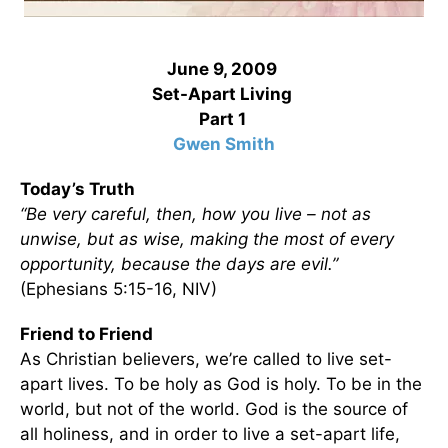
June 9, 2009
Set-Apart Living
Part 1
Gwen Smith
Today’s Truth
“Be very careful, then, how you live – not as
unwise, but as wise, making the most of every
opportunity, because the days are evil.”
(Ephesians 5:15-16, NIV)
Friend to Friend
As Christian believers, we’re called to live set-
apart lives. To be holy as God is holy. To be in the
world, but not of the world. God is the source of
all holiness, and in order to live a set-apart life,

Your goal: If an entry contains a picture, skip the picture and reproduce everything else exactly.

Completed task:
June 9, 2009
Set-Apart Living
Part 1
Gwen Smith
Today’s Truth
“Be very careful, then, how you live – not as
unwise, but as wise, making the most of every
opportunity, because the days are evil.”
(Ephesians 5:15-16, NIV)
Friend to Friend
As Christian believers, we’re called to live set-
apart lives. To be holy as God is holy. To be in the
world, but not of the world. God is the source of
all holiness, and in order to live a set-apart life,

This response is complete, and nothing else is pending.